I haven't read much Norman Mailer -- just "The Executioner's Song," which is great -- but judging from what I've read about his work, it sounds like more of his books fall under the heading of "literary fiasco" than not.

Posted by: KLeewrite | June 19, 2008 9:39 AM

I think this may not be supported by many (and it's been many years since I read it, so perhaps the accrual of years has affected my memory), but at the time of reading it, I felt that "Tender Is the Night" was a bit of a massive failure -- compared against the strengths of "The Great Gatsby."

I could insert a string of additional equivocations and hedges here . . . but please assume I'm open to revising my opinion in the face of dissenting opinions.

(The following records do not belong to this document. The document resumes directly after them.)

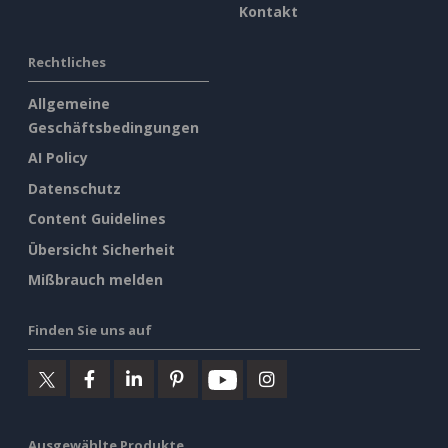
Kontakt
Rechtliches
Allgemeine
Geschäftsbedingungen
AI Policy
Datenschutz
Content Guidelines
Übersicht Sicherheit
Mißbrauch melden
Finden Sie uns auf
Ausgewählte Produkte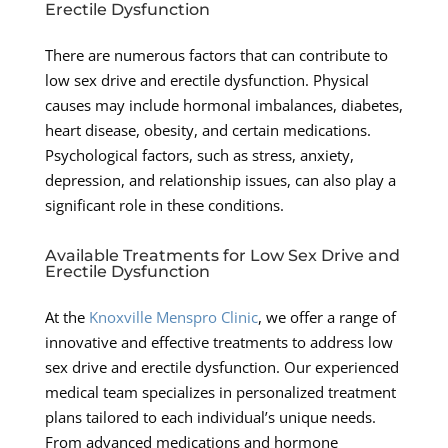
Erectile Dysfunction
There are numerous factors that can contribute to
low sex drive and erectile dysfunction. Physical
causes may include hormonal imbalances, diabetes,
heart disease, obesity, and certain medications.
Psychological factors, such as stress, anxiety,
depression, and relationship issues, can also play a
significant role in these conditions.
Available Treatments for Low Sex Drive and
Erectile Dysfunction
At the
Knoxville Menspro Clinic
, we offer a range of
innovative and effective treatments to address low
sex drive and erectile dysfunction. Our experienced
medical team specializes in personalized treatment
plans tailored to each individual’s unique needs.
From advanced medications and hormone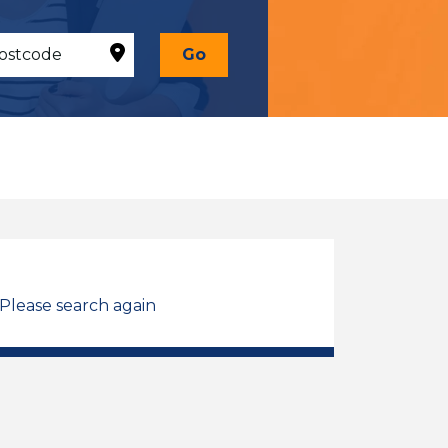
Go
 Please search again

Posted by: C | June 19, 2008 1:53 PM

I'm actually not sure whether this falls under the heading of "literary fiasco" or not -- and I guess you can debate whether he'd be in the pantheon of "Great American Writers" -- but I've never liked John Updike's "Couples." I guess, considering how much he writes, some of his books inevitably will be bad, but my problem with "Couples" was I didn't find one likeable character in it. That's a pretty big problem for a novel. But then, I felt the same way about "Madame Bovary," so maybe I'm not one to judge.

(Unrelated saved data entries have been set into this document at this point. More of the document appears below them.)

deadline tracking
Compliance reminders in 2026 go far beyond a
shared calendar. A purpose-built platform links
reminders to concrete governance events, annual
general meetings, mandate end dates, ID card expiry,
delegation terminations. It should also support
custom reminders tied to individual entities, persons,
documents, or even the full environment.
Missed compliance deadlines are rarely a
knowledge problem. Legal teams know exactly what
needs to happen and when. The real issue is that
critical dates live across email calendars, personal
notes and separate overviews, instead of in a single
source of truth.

Posted by: KLeewrite | June 19, 2008 3:18 PM

I felt that Paul Auster's recent "Travels in the Scriptorium" was a fiasco.

Posted by: Matt | June 20, 2008 4:44 PM

I haven't read Auster's "Scriptorium" yet, but I would certainly say his previous effort, "The Brooklyn Follies," was a major folly of its own, if you'll pardon the pun.

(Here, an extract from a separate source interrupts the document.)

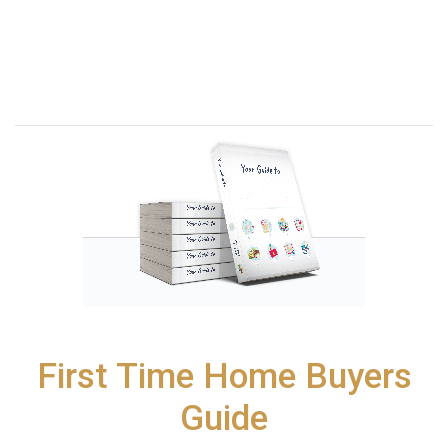
First Time Home Buyers
Guide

I just find it endlessly tedious when writers take on contemporary politics. Just wait a few years, would ya?

Posted by: TomL | June 20, 2008 8:07 PM

Robert Frost's Witness Tree and In the Clearing, two of his late books -- not out-an-out fiascos, but many astonishingly cheesy poems for a poet of genius. While some of them are charming, they don't hold their own with some of the late work of other great poets, like Stevens' The Rock. (Stevens once said to Frost, 'the problem with your poems is that they have subjects.')

PS--I can understand see the earlier commenter dissing F Scott's "Tender," but I would say that The Beautiful and Damned is still his worst novel. But the view that he completely lost it at the end is contradicted by "The Tycoon," which is terrific in a lot of ways, esp for an unfinished work.


Posted by: mark tarallo | June 22, 2008 10:00 PM

The mention of Robert Frost reminds me -- Anne Sexton wrote some terrific poetry early in her career, but in the latter part of her career, her confessional poetry became more confession than poetry. She sort of vomited out her feelings rather than incorporating them into some sort of structure

Posted by: KLeewrite | June 23, 2008 9:51 AM

Just for the record, I quizzed my Book World colleagues for their suggestions before posting my five entries, and Jon Yardley voted for Mailer's Ancient Evenings. I kind of like it, though, so I left it out. It's been a long time since I read Tender Is the Night, but I remember at least the first section as being good. Couples, though, is a good one. I read it because it was supposed to be so racy, but mostly it was a snooze.